What about the Pelo2 benchmark? (the gray bird that is not gray)

risyachka · 2026-02-05T20:06:33 1770321993

Pretty sure at this point they train it on pelicans

ares623 · 2026-02-05T18:02:27 1770314547

Can it draw a different bird on a bike?

simonw · 2026-02-05T18:10:37 1770315037

Here's a kākāpō riding a bicycle instead: https://gist.github.com/simonw/19574e1c6c61fc2456ee413a24528...

I don't think it quite captures their majesty: https://en.wikipedia.org/wiki/K%C4%81k%C4%81p%C5%8D

zahlman · 2026-02-05T21:14:19 1770326059

Now that I've looked it all up, I feel like that's much more accurate to a real kākāpō than the pelican is to a real pelican. It's almost as if it thinks a pelican is just a white flamingo with a different beak.

DetroitThrow · 2026-02-05T18:01:01 1770314461

The ears on top are a cute touch

6thbit · 2026-02-05T20:23:30 1770323010

do you have a gif? i need an evolving pelican gif

Kye · 2026-02-06T00:54:07 1770339247

A pelican GIF in a Pelican(TM) MP4 container.

MaysonL · 2026-02-06T02:22:31 1770344551

Except for both its legs being on the same side of the bike.

copilot_king_2 · 2026-02-05T18:17:07 1770315427

I'm firing all of my developers this afternoon.

RGamma · 2026-02-05T19:11:10 1770318670

Opus 6 will fire you instead for being too slow with the ideas.

insane_dreamer · 2026-02-05T20:58:41 1770325121

Too late.
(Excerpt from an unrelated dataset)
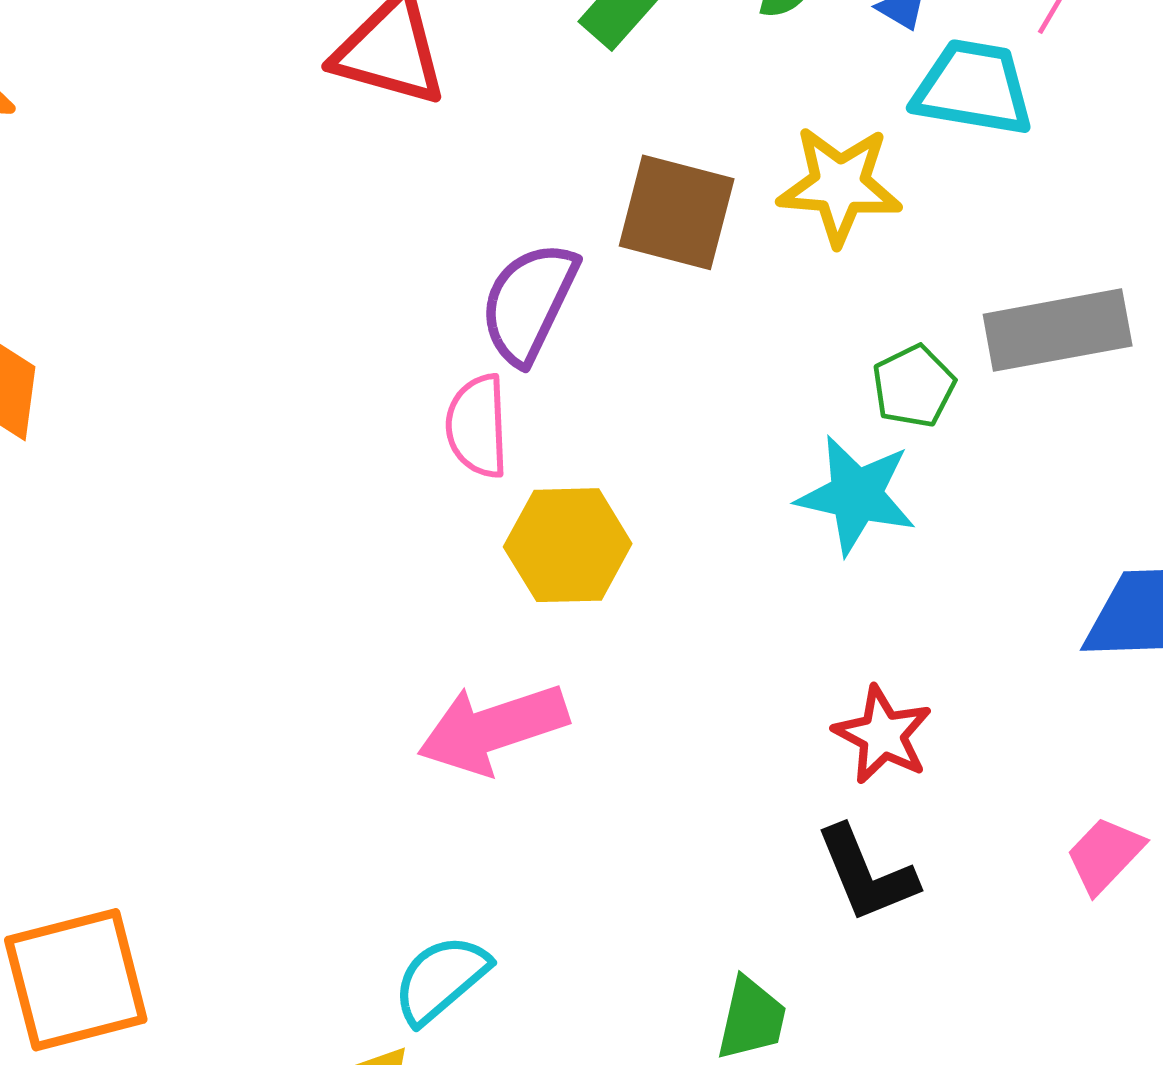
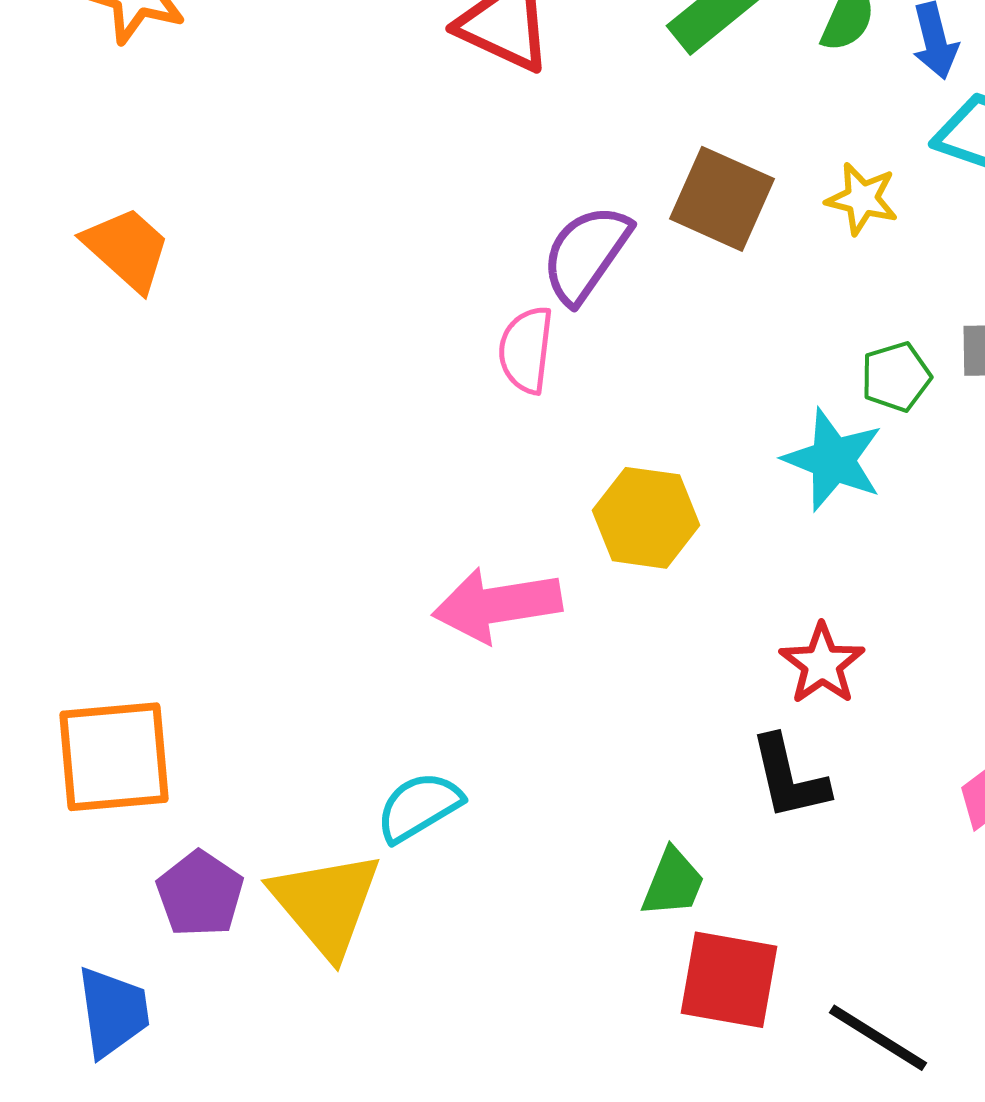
yellow star: (840, 185) -> (862, 199), size x0.7
yellow hexagon: (568, 545) -> (646, 518), moved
You’ve already been fired by a moltbot agent from your PHB.

behnamoh · 2026-02-05T18:35:02 1770316502

[flagged]

smokel · 2026-02-05T19:25:16 1770319516

I'll bite. The benchmark is actually pretty good. It shows in an extremely comprehensible way how far LLMs have come. Someone not in the know has a hard time understanding what 65.4% means on "Terminal-Bench 2.0". Comparing some crappy pelicans on bicycles is a lot easier.
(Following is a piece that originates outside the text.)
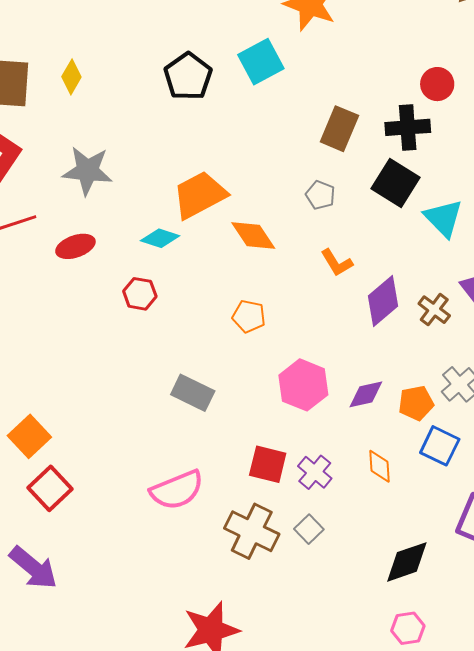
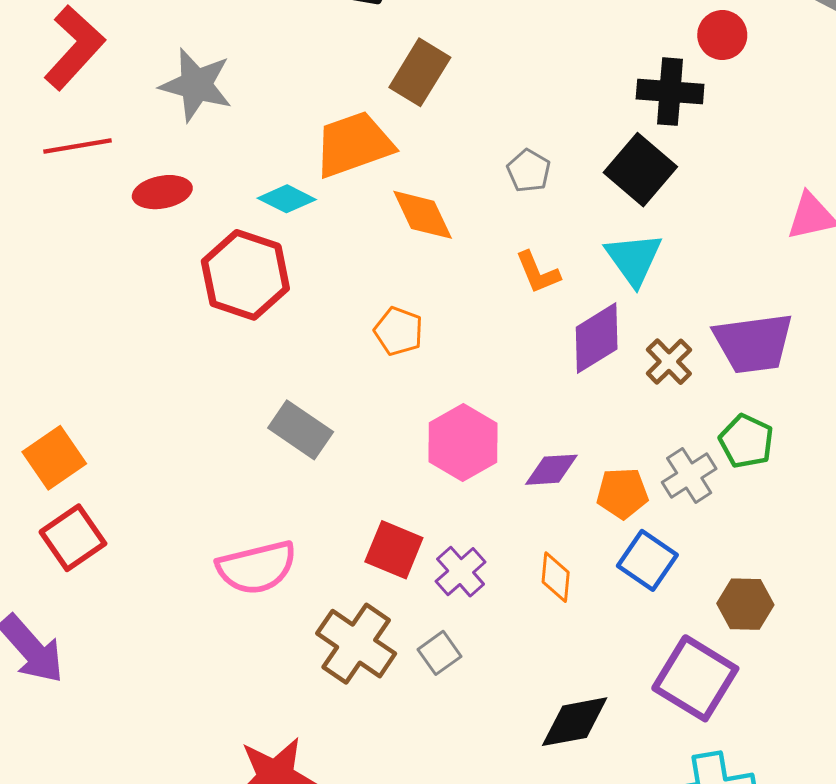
brown rectangle: (339, 129) -> (420, 72), moved
cyan triangle: (444, 218) -> (634, 259), moved
red hexagon: (140, 294) -> (245, 275), size x1.8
blibble · 2026-02-05T20:50:46 1770324646

it ceases to be a useful benchmark of general ability when you post it publicly for them to train against

quinnjh · 2026-02-05T19:26:50 1770319610

the field is advancing so fast it's hard to do real science as their will be a new SOTA by the time you're ready to publish results. i think this is a combination of that and people having a laugh.

Would you mind sharing which benchmarks you think are useful measures for multimodal reasoning?

techpression · 2026-02-05T20:50:10 1770324610

A benchmark only tests what the benchmark is doing, the goal is to make that task correlate with actually valuable things. Graphic benchmarks is a good example, extremely hard to know what you will get in a game by looking at 3D Mark scores, it varies by a lot. Making a SVG of a single thing doesn’t help much unless that applies to all SVG tasks.

fullstackchris · 2026-02-05T21:21:52 1770326512

[flagged]

dang · 2026-02-05T22:18:44 1770329924

Personal attacks are not allowed on HN. No more of this, please.